• ACTION ITEM:
Each record below is to be copied word for word, with pictures removed.

• AVAILABLE DATA:
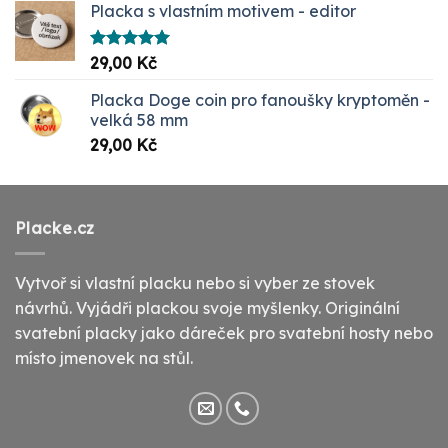
Placka s vlastním motivem - editor
Hodnocení
29,00
Kč
5.00
z 5
Placka Doge coin pro fanoušky kryptoměn -
velká 58 mm
29,00
Kč
Placke.cz
Vytvoř si vlastní placku nebo si vyber ze stovek
návrhů. Vyjádři plackou svoje myšlenky. Originální
svatební placky jako dáreček pro svatební hosty nebo
místo jmenovek na stůl.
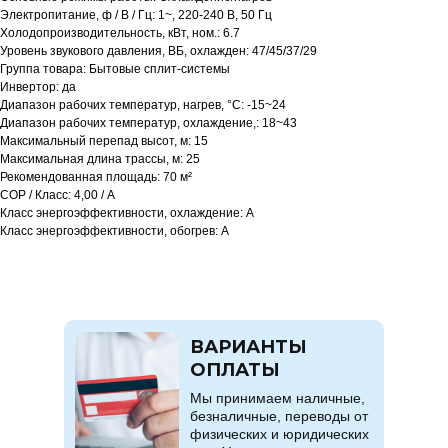
Электропитание, ф / В / Гц: 1~, 220-240 В, 50 Гц
Холодопроизводительность, кВт, ном.: 6.7
Уровень звукового давления, ВБ, охлажден: 47/45/37/29
Группа товара: Бытовые сплит-системы
Инвертор: да
Диапазон рабочих температур, нагрев, °C: -15~24
Диапазон рабочих температур, охлаждение,: 18~43
Максимальный перепад высот, м: 15
Максимальная длина трассы, м: 25
Рекомендованная площадь: 70 м²
COP / Класс: 4,00 / A
Класс энергоэффективности, охлаждение: A
Класс энергоэффективности, обогрев: A
ВАРИАНТЫ
ОПЛАТЫ
Мы принимаем наличные,
безналичные, переводы от
физических и юридических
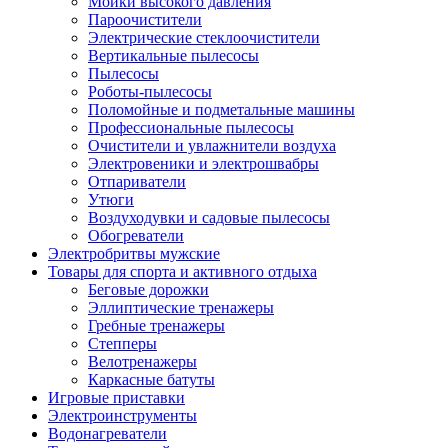
Мойки высокого давления
Пароочистители
Электрические стеклоочистители
Вертикальные пылесосы
Пылесосы
Роботы-пылесосы
Поломойные и подметальные машины
Профессиональные пылесосы
Очистители и увлажнители воздуха
Электровеники и электрошвабры
Отпариватели
Утюги
Воздуходувки и садовые пылесосы
Обогреватели
Электробритвы мужские
Товары для спорта и активного отдыха
Беговые дорожки
Эллиптические тренажеры
Гребные тренажеры
Степперы
Велотренажеры
Каркасные батуты
Игровые приставки
Электроинструменты
Водонагреватели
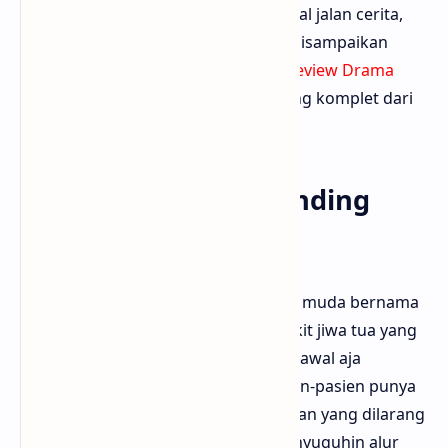
Bloggermuda bakal ngulas tuntas soal jalan cerita,
karakter, visual, sampai pesan yang disampaikan
drama ini. Buat yang cari referensi
Review Drama
Korea Terlengkap
, ini dia ulasan paling komplet dari
kami. Yuk, simak sampai habis!
Plot yang Bikin Merinding
tapi Nggak Klise
Cerita dimulai saat seorang psikiater muda bernama
Yoon Ji-seok ditugaskan di rumah sakit jiwa tua yang
dulunya bekas istana kuno. Tapi dari awal aja
suasananya udah nggak beres. Pasien-pasien punya
perilaku aneh dan ada banyak ruangan yang dilarang
dimasukin. Drama ini pinter banget nyuguhin alur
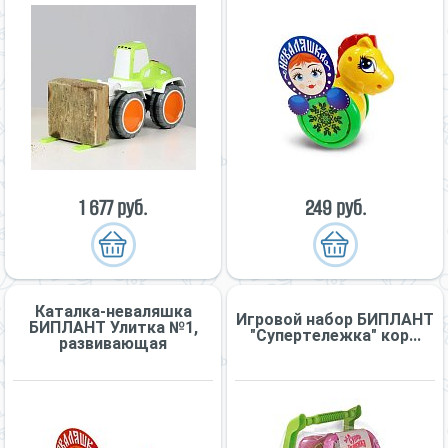
1 677 руб.
249 руб.
Каталка-неваляшка
Игровой набор БИПЛАНТ
БИПЛАНТ Улитка №1,
"Супертележка" кор...
развивающая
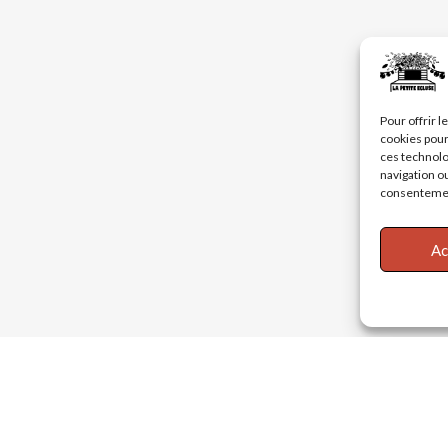
Pour offrir 
cookies pour
ces technolo
navigation ou
consentement
Ac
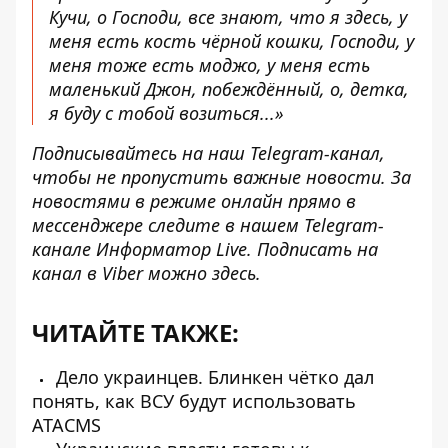
Кучи, о Господи, все знают, что я здесь, у
меня есть кость чёрной кошки, Господи, у
меня тоже есть моджо, у меня есть
маленький Джон, побеждённый, о, детка,
я буду с тобой возиться...»
Подписывайтесь на наш
Telegram-канал
,
чтобы не пропустить важные новости. За
новостями в режиме онлайн прямо в
мессенджере следите в нашем Telegram-
канале
Информатор Live.
Подписать на
канал в Viber можно
здесь
.
ЧИТАЙТЕ ТАКЖЕ:
Дело украинцев. Блинкен чётко дал
понять, как ВСУ будут использовать
ATACMS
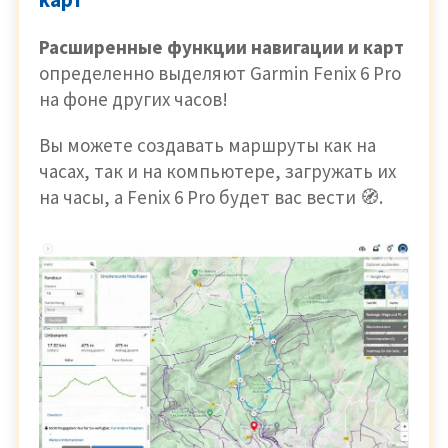
Расширенные функции навигации и карт
определенно выделяют
Garmin Fenix 6 Pro
на фоне других часов!
Вы можете создавать маршруты как на
часах, так и на компьютере, загружать их
на часы, а Fenix 6 Pro будет вас вести 🧭.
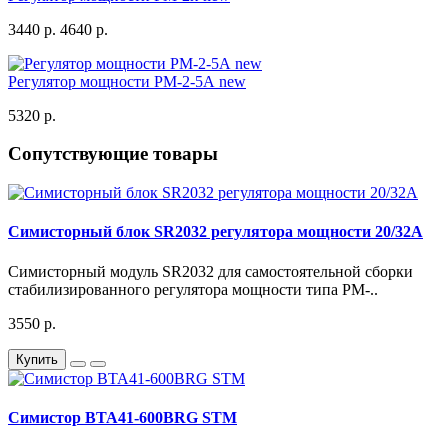
3440 р.
4640 р.
Регулятор мощности РМ-2-5А new
5320 р.
Сопутствующие товары
Симисторный блок SR2032 регулятора мощности 20/32А
Симисторный модуль SR2032 для самостоятельной сборки
стабилизированного регулятора мощности типа РМ-..
3550 р.
Купить
Симистор BTA41-600BRG STM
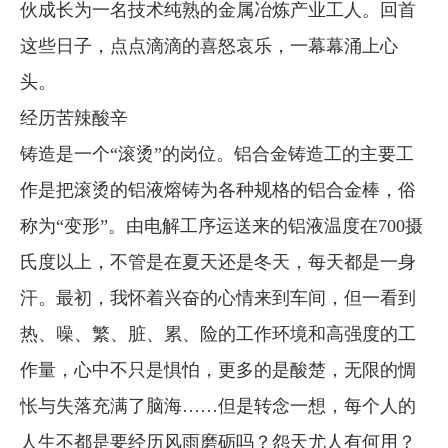
伙成长为一名技术纯熟的金属冶炼产业工人。回首
企业文化
这些日子，点点滴滴的喜怒哀乐，一幕幕涌上心
《资源再生》杂志
头。
行情报价
经历苦辣酸辛
铸造是一个“滚烫”的岗位。铝合金铸造工的主要工
数字报
作是把滚烫的铝液熔铸为各种规格的铝合金棒，俗
称为“变形”。由电解工序运送来的铝液温度在700摄
氏度以上，不管是在夏天还是冬天，每天都是一身
汗。最初，我怀着兴奋的心情来到车间，但一看到
热、噪、繁、脏、累、险的工作环境和高强度的工
作量，心中不只是惧怕，更多的是酸楚，无限的惆
怅与失落充满了脑海……但是转念一想，每个人的
人生不都是要经历风雨磨砺吗？怨天尤人有何用？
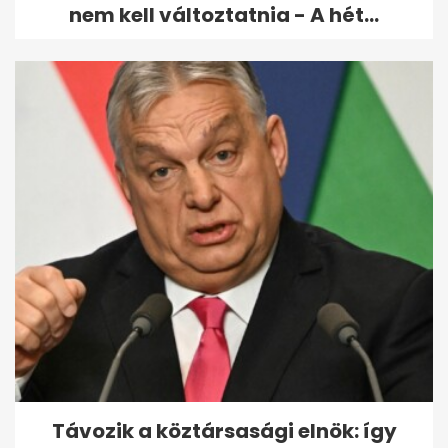
nem kell változtatnia - A hét...
Távozik a köztársasági elnök: így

• TASK RESULT:
Placka s vlastním motivem - editor
Hodnocení
29,00
Kč
5.00
z 5
Placka Doge coin pro fanoušky kryptoměn -
velká 58 mm
29,00
Kč
Placke.cz
Vytvoř si vlastní placku nebo si vyber ze stovek
návrhů. Vyjádři plackou svoje myšlenky. Originální
svatební placky jako dáreček pro svatební hosty nebo
místo jmenovek na stůl.
Электропитание, ф / В / Гц: 1~, 220-240 В, 50 Гц
Холодопроизводительность, кВт, ном.: 6.7
Уровень звукового давления, ВБ, охлажден: 47/45/37/29
Группа товара: Бытовые сплит-системы
Инвертор: да
Диапазон рабочих температур, нагрев, °C: -15~24
Диапазон рабочих температур, охлаждение,: 18~43
Максимальный перепад высот, м: 15
Максимальная длина трассы, м: 25
Рекомендованная площадь: 70 м²
COP / Класс: 4,00 / A
Класс энергоэффективности, охлаждение: A
Класс энергоэффективности, обогрев: A
ВАРИАНТЫ
ОПЛАТЫ
Мы принимаем наличные,
безналичные, переводы от
физических и юридических
Мойки высокого давления
Пароочистители
Электрические стеклоочистители
Вертикальные пылесосы
Пылесосы
Роботы-пылесосы
Поломойные и подметальные машины
Профессиональные пылесосы
Очистители и увлажнители воздуха
Электровеники и электрошвабры
Отпариватели
Утюги
Воздуходувки и садовые пылесосы
Обогреватели
Электробритвы мужские
Товары для спорта и активного отдыха
Беговые дорожки
Эллиптические тренажеры
Гребные тренажеры
Степперы
Велотренажеры
Каркасные батуты
Игровые приставки
Электроинструменты
Водонагреватели
Bloggermuda bakal ngulas tuntas soal jalan cerita,
karakter, visual, sampai pesan yang disampaikan
drama ini. Buat yang cari referensi
Review Drama
Korea Terlengkap
, ini dia ulasan paling komplet dari
kami. Yuk, simak sampai habis!
Plot yang Bikin Merinding
tapi Nggak Klise
Cerita dimulai saat seorang psikiater muda bernama
Yoon Ji-seok ditugaskan di rumah sakit jiwa tua yang
dulunya bekas istana kuno. Tapi dari awal aja
suasananya udah nggak beres. Pasien-pasien punya
perilaku aneh dan ada banyak ruangan yang dilarang
dimasukin. Drama ini pinter banget nyuguhin alur
1 677 руб.
249 руб.
Каталка-неваляшка
Игровой набор БИПЛАНТ
БИПЛАНТ Улитка №1,
"Супертележка" кор...
развивающая
Pour offrir 
cookies pour
ces technolo
navigation ou
consentement
Ac
Кучи, о Господи, все знают, что я здесь, у
меня есть кость чёрной кошки, Господи, у
меня тоже есть моджо, у меня есть
маленький Джон, побеждённый, о, детка,
я буду с тобой возиться...»
Подписывайтесь на наш
Telegram-канал
,
чтобы не пропустить важные новости. За
новостями в режиме онлайн прямо в
мессенджере следите в нашем Telegram-
канале
Информатор Live.
Подписать на
канал в Viber можно
здесь
.
ЧИТАЙТЕ ТАКЖЕ:
Дело украинцев. Блинкен чётко дал
понять, как ВСУ будут использовать
ATACMS
Расширенные функции навигации и карт
определенно выделяют
Garmin Fenix 6 Pro
на фоне других часов!
Вы можете создавать маршруты как на
часах, так и на компьютере, загружать их
на часы, а Fenix 6 Pro будет вас вести 🧭.
3440 р.
4640 р.
Регулятор мощности РМ-2-5А new
5320 р.
Сопутствующие товары
Симисторный блок SR2032 регулятора мощности 20/32А
Симисторный модуль SR2032 для самостоятельной сборки
стабилизированного регулятора мощности типа РМ-..
3550 р.
Купить
Симистор BTA41-600BRG STM
伙成长为一名技术纯熟的金属冶炼产业工人。回首
企业文化
这些日子，点点滴滴的喜怒哀乐，一幕幕涌上心
《资源再生》杂志
头。
行情报价
经历苦辣酸辛
铸造是一个“滚烫”的岗位。铝合金铸造工的主要工
数字报
作是把滚烫的铝液熔铸为各种规格的铝合金棒，俗
称为“变形”。由电解工序运送来的铝液温度在700摄
氏度以上，不管是在夏天还是冬天，每天都是一身
汗。最初，我怀着兴奋的心情来到车间，但一看到
热、噪、繁、脏、累、险的工作环境和高强度的工
作量，心中不只是惧怕，更多的是酸楚，无限的惆
怅与失落充满了脑海……但是转念一想，每个人的
人生不都是要经历风雨磨砺吗？怨天尤人有何用？
nem kell változtatnia - A hét...
Távozik a köztársasági elnök: így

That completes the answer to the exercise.